Who Should Listen and Who Should Think Twice
This audiobook is well-suited for women working in healthcare, investment, or entrepreneurship who want a mapped view of the femtech landscape rather than a personal empowerment narrative. It also works for anyone who has ever been told their pain was normal when they suspected it wasn’t, and who wants evidence that the systems producing that dismissal are being challenged. Listeners looking for deep policy analysis or peer-reviewed citation will find the journalistic approach somewhat light; this is a book of interviews and reported narrative, not an academic text. And if you come to it already fluent in femtech funding debates, some of the early groundwork may feel familiar. But as an introduction to the scope and ambition of the sector, told by someone who spent years inside it, there’s very little that does this job better.
Frequently Asked Questions
Does Marina Gerner’s academic background as a PhD come through in the narration, and does it help or hinder the listening experience?
It helps. Gerner’s academic precision keeps the reporting tight without making the narration feel stiff. She moves between interview material and her own analysis fluidly, and the effect is closer to a well-produced documentary than a lecture.
Does the book cover LGBTQIA health needs specifically, or is it focused primarily on cisgender women’s issues?
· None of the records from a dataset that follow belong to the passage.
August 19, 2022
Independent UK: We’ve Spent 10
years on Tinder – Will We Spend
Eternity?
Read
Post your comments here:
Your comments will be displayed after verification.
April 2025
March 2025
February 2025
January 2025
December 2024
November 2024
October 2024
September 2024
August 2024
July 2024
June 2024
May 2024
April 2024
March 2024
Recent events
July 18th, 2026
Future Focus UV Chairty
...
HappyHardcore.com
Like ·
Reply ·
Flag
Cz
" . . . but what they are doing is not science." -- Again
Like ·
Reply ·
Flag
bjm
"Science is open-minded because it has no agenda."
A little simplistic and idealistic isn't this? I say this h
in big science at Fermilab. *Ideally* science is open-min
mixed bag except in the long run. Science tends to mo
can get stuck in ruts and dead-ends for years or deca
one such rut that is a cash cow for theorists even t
Gerner explicitly includes healthcare apps tailored to LGBTQIA people among the innovations she profiles, though the coverage is not exhaustive. The book acknowledges the limitations of a binary health framework more directly than most femtech writing does.
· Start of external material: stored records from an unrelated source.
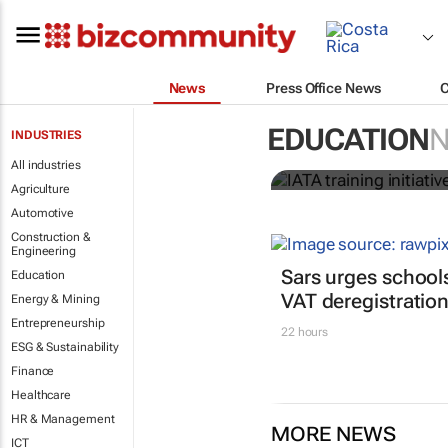
News
Press Office News
IATA training
EDUCATION
INDUSTRIES
crew member
All industries
Agriculture
Automotive
Construction &
Engineering
Sars urges schools
Education
VAT deregistratio
Energy & Mining
Entrepreneurship
22 hours
ESG & Sustainability
Finance
Healthcare
HR & Management
MORE NEWS
ICT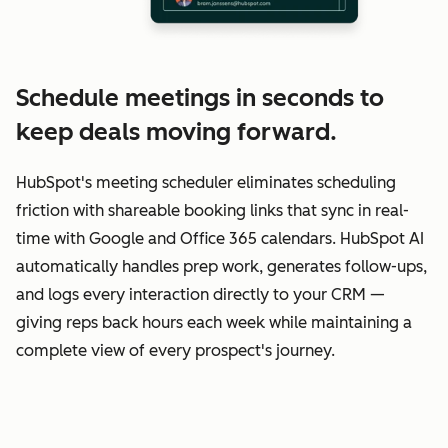
Schedule meetings in seconds to
keep deals moving forward.
HubSpot's meeting scheduler eliminates scheduling
friction with shareable booking links that sync in real-
time with Google and Office 365 calendars. HubSpot AI
automatically handles prep work, generates follow-ups,
and logs every interaction directly to your CRM —
giving reps back hours each week while maintaining a
complete view of every prospect's journey.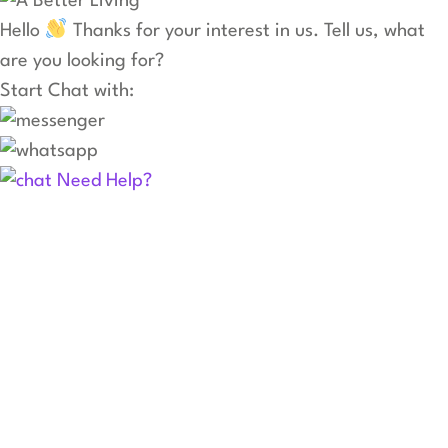
Hello
Thanks for your interest in us. Tell us, what
are you looking for?
Start Chat with:
Need Help?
Is the 10-hour runtime justified by the material, or does it feel padded?
The runtime is mostly earned. The 100-entrepreneur scope means there’s a lot of ground to cover, and Gerner uses the time to build a cumulative argument rather than repeat herself. The boardroom and investment sections toward the middle are the densest, and worth the full attention they require.
How dated is the technology content? Some of these products may have changed since publication.
Some of the specific products and startups mentioned will have evolved since Gerner researched the book. The structural arguments about investment gaps and regulatory barriers remain accurate, but listeners interested in specific companies should verify current status independently.